EXERCISE MATERIAL —
= Beginning of Section =

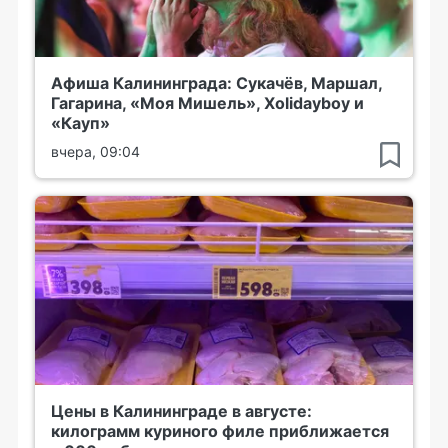
Афиша Калининграда: Сукачёв, Маршал,
Гагарина, «Моя Мишель», Xolidayboy и
«Кауп»
вчера, 09:04
Цены в Калининграде в августе:
килограмм куриного филе приближается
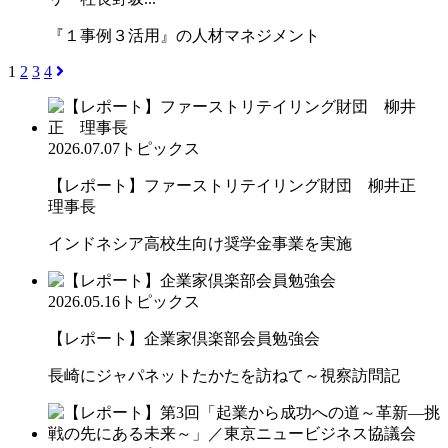
『１事例３活用』の人材マネジメント
1
2
3
4
2026.07.07
トピックス
【レポート】ファーストリテイリング財団 柳井正
理事長
インドネシア高校生向け奨学金事業を実施
2026.05.16
トピックス
【レポート】企業家倶楽部会員勉強会
長崎にジャパネットたかたを訪ねて～視察訪問記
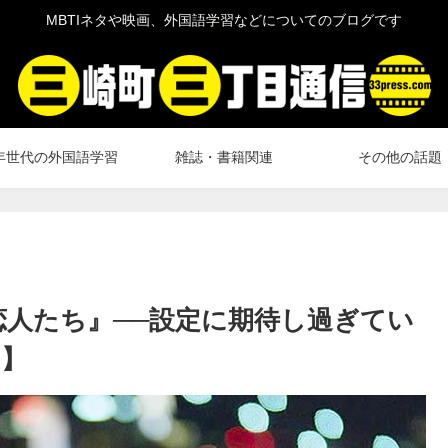
MBTIネタや映画、外国語学習などについてのブログです
年世代の外国語学習
雑誌・書籍関連
その他の話題
恋人たち』──設定に期待し過ぎてい
イ】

= End of Section =

WORK INSTRUCTION — Give only the number of lines in the material above where the string "レポート" appears.

RESULT FOR THIS TASK — 2